Authors : Chazottes, Jean-René (Author of the conference)
CIRM (Publisher )
Abstract :
$Let (X,T)$ be a dynamical system preserving a probability measure $\mu $. A concentration inequality quantifies how small is the probability for $F(x,Tx,\ldots,T^{n-1}x)$ to deviate from $\int F(x,Tx,\ldots,T^{n-1}x) \mathrm{d}\mu(x)$ by an given amount $u$, where $F:X^n\to\mathbb{R}$ is supposed to be separately Lipschitz. The bound on that probability involves a constant $C$ depending only on the dynamical system (thus independent of $n$), and $\sum_{i=0}^{n-1} \mathrm{Lip}_i(F)^2$. In the best situation, the bound is $\exp(-C u^2/\sum_{i=0}^{n-1} \mathrm{Lip}_i(F)^2)$.
After explaining how to get such a bound for independent random variables, I will show how to prove it for a Gibbs measure on a shift of finite type with a Lipschitz potential, and present examples of functions $F$ to which one can apply the inequality.

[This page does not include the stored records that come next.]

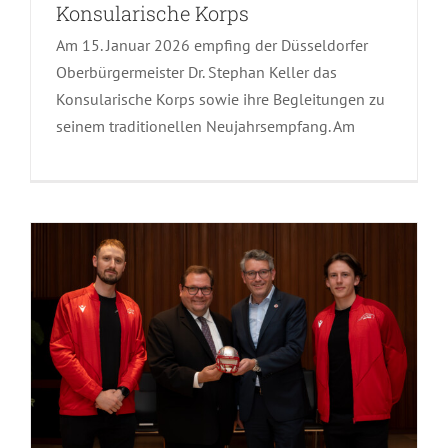
Konsularische Korps
Am 15. Januar 2026 empfing der Düsseldorfer
Final Four der IFAF Men’s European
Oberbürgermeister Dr. Stephan Keller das
Championship 2025: Offizieller
Konsularische Korps sowie ihre Begleitungen zu
seinem traditionellen Neujahrsempfang. Am
Empfang in Krefeld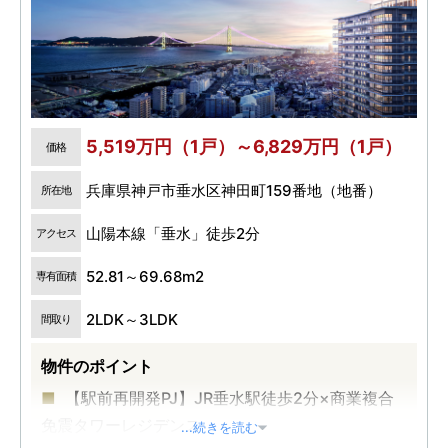
5,519万円（1戸）～6,829万円（1戸）
価格
兵庫県神戸市垂水区神田町159番地（地番）
所在地
山陽本線「垂水」徒歩2分
アクセス
52.81～69.68m2
専有面積
2LDK～3LDK
間取り
物件のポイント
【駅前再開発PJ】JR垂水駅徒歩2分×商業複合
免震タワーレジデンス
...続きを読む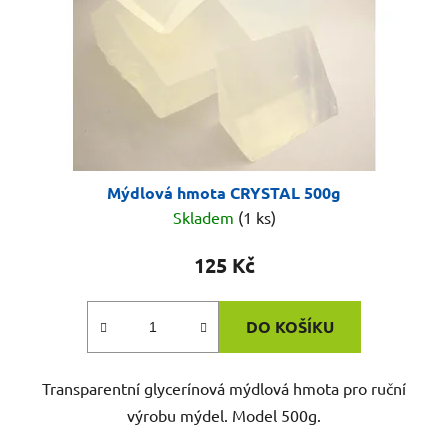
Mýdlová hmota CRYSTAL 500g
Skladem
(1 ks)
125 Kč
DO KOŠÍKU
Transparentní glycerínová mýdlová hmota pro ruční
výrobu mýdel. Model 500g.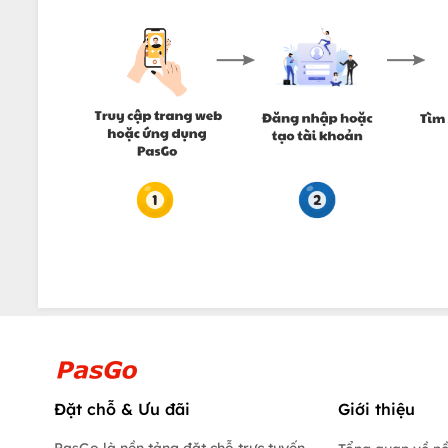
Đặt chỗ & Ưu đãi
Giới thiệu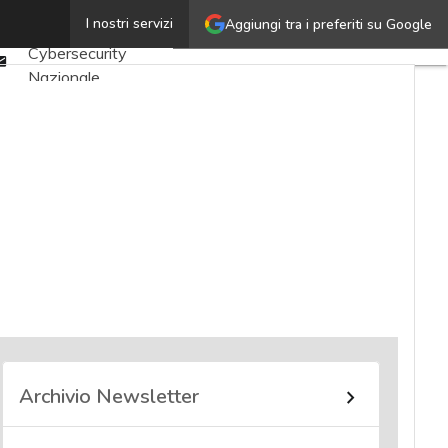
Twitter
I nostri servizi
Aggiungi tra i preferiti su Google
Ultimi articoli
Linkedin
Cybersecurity
Email
Nazionale
Malware e attacchi
Norme e
adeguamenti
Soluzioni aziendali
Cultura cyber
News, attualità e
analisi Cyber
sicurezza e privacy
Corsi cybersecurity
Chi siamo
Archivio Newsletter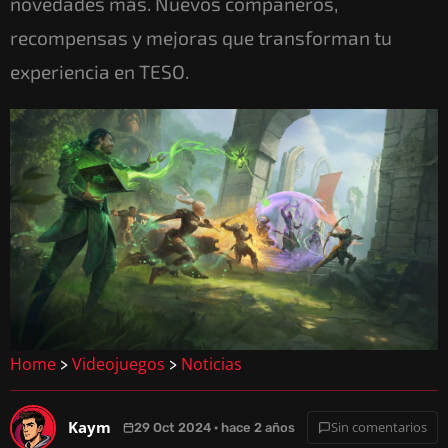
novedades más. Nuevos compañeros,
recompensas y mejoras que transforman tu
experiencia en TESO.
Home
Videojuegos
Noticias
>
>
Kaym
Sin comentarios
29 Oct 2024 · hace 2 años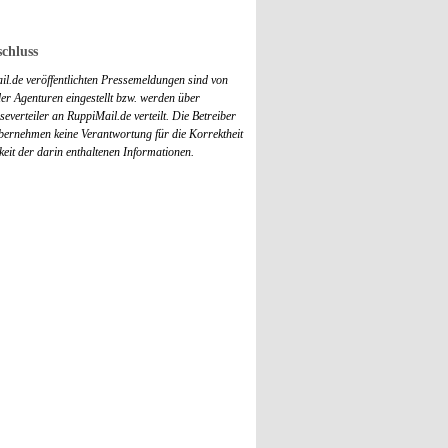
chluss
il.de veröffentlichten Pressemeldungen sind von
r Agenturen eingestellt bzw. werden über
everteiler an RuppiMail.de verteilt. Die Betreiber
übernehmen keine Verantwortung für die Korrektheit
keit der darin enthaltenen Informationen.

Finally, I will survey some results obtained for nonuniformly hyperbolic systems modeled by Young towers.
Keywords : transfer operator; non-uniformly hyperbolic dynamical system
MSC Codes :
37A50
- Relations with probability theory and stochastic processes
37D20
- Uniformly hyperbolic systems (expanding, Anosov, Axiom A, etc.)
37D25
- Nonuniformly hyperbolic systems (Lyapunov exponents, Pesin theory, etc.)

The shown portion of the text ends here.